昨晩、今年1月にあった「ハドソン川の奇跡」を取り上げたドキュメンタリー番組を見ました。通常では起こりえない
高度900メートルでの「バードストライク」に端を発したこの奇跡は、そのほぼすべてを1人の機長の腕と冷静さの
賜物といえるでしょう。

チェスリー・サレンバーガー機長は、鳥の影響でエンジンが不能となった瞬間から、どこへ飛行機を着陸させ、
いかにして155人の乗員、乗客を助け、そしてニューヨークへの大惨事を回避するかをプロならではの冷静さで
考えていたようです。周囲にはほかの飛行機がたくさん飛行し、同時にほかの滑走路まで距離があることを
すぐに察知し、機長は滑走路代わりになりえそうなハドソン川を見つけました。飛行機の水上着水はこれでもかと
いうくらいのピンポイントでの正確度が必要とされる中、機長は飛行機をバラバラにすることもなくハドソン川へ
着水させました。そして、沈みかける飛行機の中、自分がすべての乗客が避難しきったことを確認し、機長は最後に
避難をしました。

9.11テロとその2ヵ月後にあった住宅街への墜落事故を経験するニューヨーク市民は、また新たな飛行機の悲劇を
目の当たりにするのかと思ったことでしょう。
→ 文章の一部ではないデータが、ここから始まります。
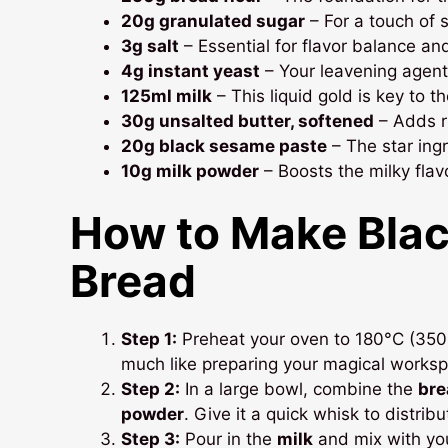
20g granulated sugar
– For a touch of
3g salt
– Essential for flavor balance an
4g instant yeast
– Your leavening agent f
125ml milk
– This liquid gold is key to t
30g unsalted butter, softened
– Adds ri
20g black sesame paste
– The star ingr
10g milk powder
– Boosts the milky fla
How to Make
Bla
Bread
Step 1:
Preheat your oven to 180°C (350°F)
much like preparing your magical workspa
Step 2:
In a large bowl, combine the
bre
powder
. Give it a quick whisk to distrib
Step 3:
Pour in the
milk
and mix with you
そうした不安と市民の注目の最中、機長は、本人の言葉を借りるなら
「超現実(surreal)」をやって遂げました。

その後時の人となった機長とその一家は、「英雄」という言葉の意味を考える機会を得たそうです。そのとき、
機長の奥さんが話したことがいちばん当てはまると、機長は話しています。

A hero is a person who makes a conscious decision to run into a burning building,
a person who places the safety of others above their own.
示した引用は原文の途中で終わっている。